STORED DATA:

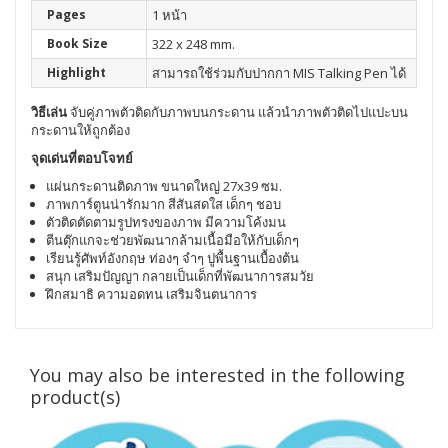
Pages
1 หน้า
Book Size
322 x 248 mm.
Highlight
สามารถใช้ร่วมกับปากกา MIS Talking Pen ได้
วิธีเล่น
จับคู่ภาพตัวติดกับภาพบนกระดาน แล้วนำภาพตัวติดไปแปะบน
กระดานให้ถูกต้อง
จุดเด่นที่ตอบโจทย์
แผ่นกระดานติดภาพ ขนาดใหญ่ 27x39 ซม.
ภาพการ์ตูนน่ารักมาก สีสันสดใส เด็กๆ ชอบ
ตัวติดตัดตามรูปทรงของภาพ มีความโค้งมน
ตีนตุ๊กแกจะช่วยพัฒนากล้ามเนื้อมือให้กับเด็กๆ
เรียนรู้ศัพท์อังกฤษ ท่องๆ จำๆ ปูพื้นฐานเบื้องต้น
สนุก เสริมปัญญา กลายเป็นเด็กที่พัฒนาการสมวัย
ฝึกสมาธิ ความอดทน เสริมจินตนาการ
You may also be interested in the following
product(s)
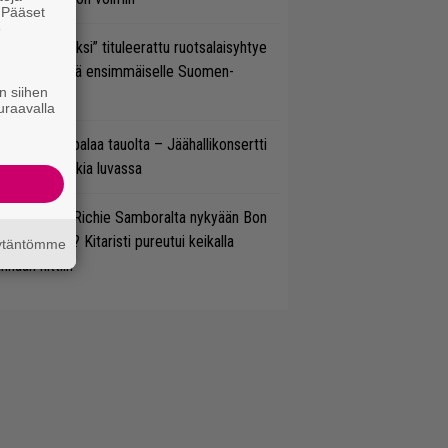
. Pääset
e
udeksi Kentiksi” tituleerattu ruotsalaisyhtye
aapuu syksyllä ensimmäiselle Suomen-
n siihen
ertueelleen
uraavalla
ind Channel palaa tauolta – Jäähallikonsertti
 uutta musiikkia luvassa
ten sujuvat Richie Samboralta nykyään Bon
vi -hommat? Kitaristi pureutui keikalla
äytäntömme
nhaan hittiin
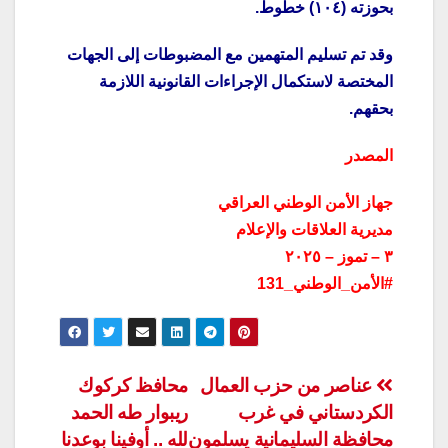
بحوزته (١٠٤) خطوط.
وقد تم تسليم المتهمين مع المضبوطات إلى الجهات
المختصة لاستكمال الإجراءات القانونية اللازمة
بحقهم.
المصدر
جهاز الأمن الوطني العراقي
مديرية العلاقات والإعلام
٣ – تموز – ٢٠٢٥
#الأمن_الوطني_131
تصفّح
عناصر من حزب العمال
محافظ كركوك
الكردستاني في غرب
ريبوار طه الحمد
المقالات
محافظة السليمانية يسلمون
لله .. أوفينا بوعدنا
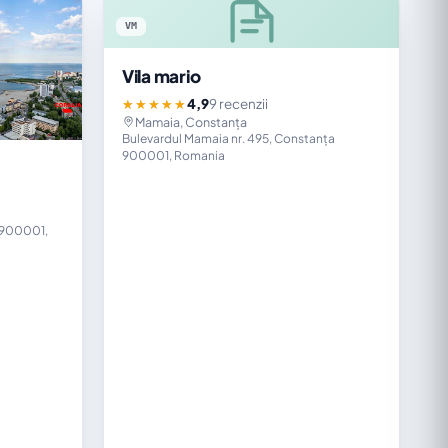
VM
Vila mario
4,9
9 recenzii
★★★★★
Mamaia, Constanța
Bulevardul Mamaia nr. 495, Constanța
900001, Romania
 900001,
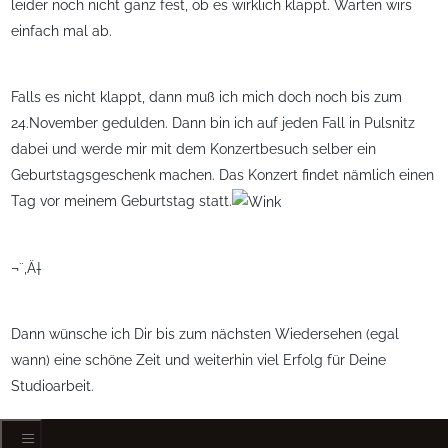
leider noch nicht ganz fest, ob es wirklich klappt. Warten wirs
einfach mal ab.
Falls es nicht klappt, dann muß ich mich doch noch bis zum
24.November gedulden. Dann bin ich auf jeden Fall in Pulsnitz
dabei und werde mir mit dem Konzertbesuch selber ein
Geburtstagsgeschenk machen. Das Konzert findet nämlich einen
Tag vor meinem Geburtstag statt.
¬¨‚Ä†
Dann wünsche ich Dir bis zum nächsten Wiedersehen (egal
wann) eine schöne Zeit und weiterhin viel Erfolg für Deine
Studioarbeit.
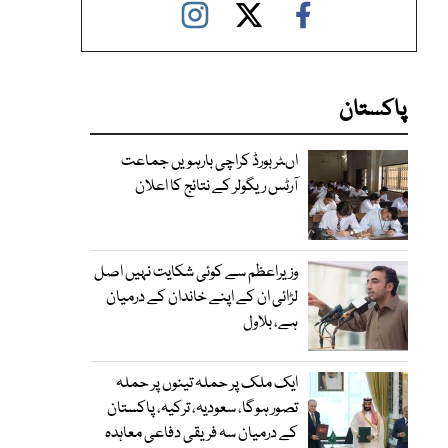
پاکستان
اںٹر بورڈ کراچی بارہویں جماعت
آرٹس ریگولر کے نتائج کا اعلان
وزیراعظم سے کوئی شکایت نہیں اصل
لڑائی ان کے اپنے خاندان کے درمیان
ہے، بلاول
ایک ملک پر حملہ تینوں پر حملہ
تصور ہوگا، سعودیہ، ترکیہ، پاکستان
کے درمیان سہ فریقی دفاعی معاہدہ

AIM OF THE EXERCISE: Your answer should be the exact lines above from the one containing "لله .. أوفينا بوعدنا" through the one containing "24.November gedulden. Dann", with both end lines kept and the pictures removed, please.

RESPONSE:
لله .. أوفينا بوعدنا
VM
Vila mario
4,9
9 recenzii
★★★★★
Mamaia, Constanța
Bulevardul Mamaia nr. 495, Constanța
900001, Romania
 900001,
leider noch nicht ganz fest, ob es wirklich klappt. Warten wirs
einfach mal ab.
Falls es nicht klappt, dann muß ich mich doch noch bis zum
24.November gedulden. Dann bin ich auf jeden Fall in Pulsnitz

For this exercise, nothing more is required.